Pierce, who grew up in Lake Forest but has lived in Massachusetts for most of her adult life, began taking photos for the Cambridge Rindge & Latin School yearbook when her son was a student there. Several years later, after beginning work there as a substitute teacher, she initiated a photography workshop for students and began documenting their lives through her own photos.
Pierce mixes several media in the resulting show: her black-and-white prints are displayed on the walls, while the same photos (along with many others) are flashed in a short slide show. Accompanying the slides is a sound track made up of such adolescent-rebellion standbys as Pink Floyd’s The Wall and interviews with the students whose portraits we see. (The prints and interviews are reproduced in the book that accompanies the exhibition.)
Behind the portrait faces, most of which are calm and rather hopeful-looking, are tumultuous stories: “I got six older brothers that have been through court and jail,” says one student. Or: “I was sixteen. . . . That’s when I had the brain tumor.” Or: “I tried razor blades.
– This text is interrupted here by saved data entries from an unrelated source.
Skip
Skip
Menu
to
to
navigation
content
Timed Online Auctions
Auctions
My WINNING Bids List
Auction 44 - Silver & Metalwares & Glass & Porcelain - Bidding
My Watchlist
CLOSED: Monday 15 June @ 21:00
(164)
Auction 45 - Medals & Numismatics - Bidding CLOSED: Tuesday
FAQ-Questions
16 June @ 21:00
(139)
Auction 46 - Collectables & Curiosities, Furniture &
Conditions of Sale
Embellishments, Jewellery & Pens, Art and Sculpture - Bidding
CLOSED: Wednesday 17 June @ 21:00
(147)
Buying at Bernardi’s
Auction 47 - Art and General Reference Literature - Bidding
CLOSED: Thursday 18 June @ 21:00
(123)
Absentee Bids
I have scars up and down my arms.” Or: “I had a cousin named Patricia who was fighting with the Sandinistas, and we found her dead in the doorway.” It is remarkable what these kids have been through.
Far more remarkable, though, is their lucidity about their experiences; the maturity of these teenagers–many of them far from model students–is something that hardly seems to mesh with the daily newspaper accounts of violence and low test scores in urban high schools. (Pierce admits that she was trying to “say something positive” about teenagers but insists that the images and interviews she chose for the show are representative of the student body.)
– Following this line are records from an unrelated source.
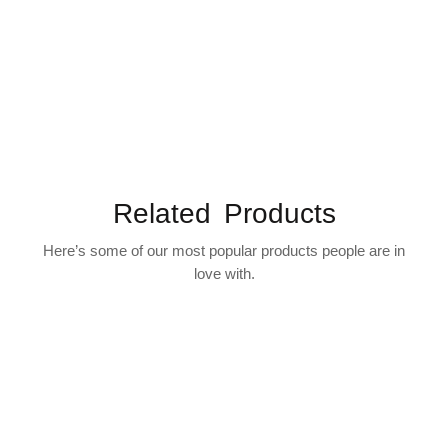
Related Products
Here’s some of our most popular products people are in
love with.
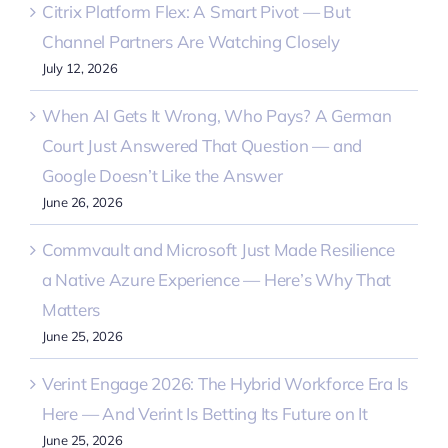
Citrix Platform Flex: A Smart Pivot — But
Channel Partners Are Watching Closely
July 12, 2026
When AI Gets It Wrong, Who Pays? A German
Court Just Answered That Question — and
Google Doesn’t Like the Answer
June 26, 2026
Commvault and Microsoft Just Made Resilience
a Native Azure Experience — Here’s Why That
Matters
June 25, 2026
Verint Engage 2026: The Hybrid Workforce Era Is
Here — And Verint Is Betting Its Future on It
June 25, 2026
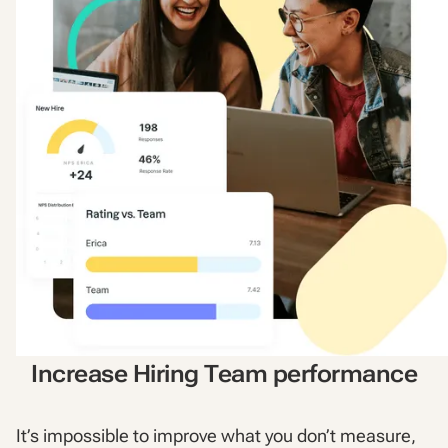
Increase Hiring Team performance
It’s impossible to improve what you don’t measure,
Pierce was surprised at how easily the students revealed personal details of their lives during the interviews, her photos show that they were also willing to be photographed in intimate situations. Kids embrace, smoke in bathrooms, struggle over class assignments, and goof off in the back of classrooms. Pierce captures fleeting expressions that say everything about her subjects’ states of mind: football players pose, cool as Gross’s soldiers, on the bus taking them to a game; drummers cavort playfully behind their instruments. There are high jinks in home ec, frustrations on the basketball court, kisses at the senior prom. Pierce’s timing enables her to evince the emotions behind the moment.
What these students spend most of their time doing, though, is hanging out. Hanging out on sidewalks. Hanging out in bathrooms. Hanging out in gym class. Pizza-shop hanging out. Weight-room hanging out. Boss hanging out. It makes you remember that adolescents have a lot of free time, and a lot to think about.
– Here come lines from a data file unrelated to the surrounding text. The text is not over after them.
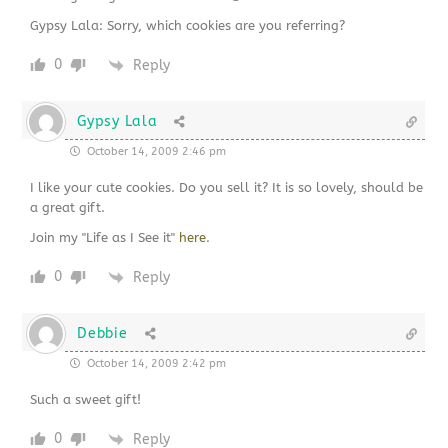
Gypsy Lala: Sorry, which cookies are you referring?
0
Reply
Gypsy Lala
October 14, 2009 2:46 pm
I like your cute cookies. Do you sell it? It is so lovely, should be
a great gift.
Join my "Life as I See it"
here
.
0
Reply
Debbie
October 14, 2009 2:42 pm
Such a sweet gift!
0
Reply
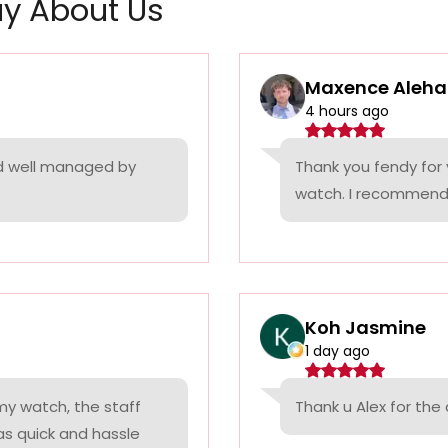
y About Us
Maxence Aleha
4 hours ago
nd well managed by
Thank you fendy for 
watch. I recommend
Koh Jasmine
1 day ago
 my watch, the staff
Thank u Alex for th
was quick and hassle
The students of Cambridge Rindge & Latin may consider this a good record of their racially, ethnically, and socioeconomically mixed school. But it doesn’t really matter. These photos and interviews are of everykid, a suffering, struggling, and surviving being who could be living anywhere; Kids should see this exhibit so they realize they’re not alone. Their elders should see it so they realize that kids know how to think for themselves.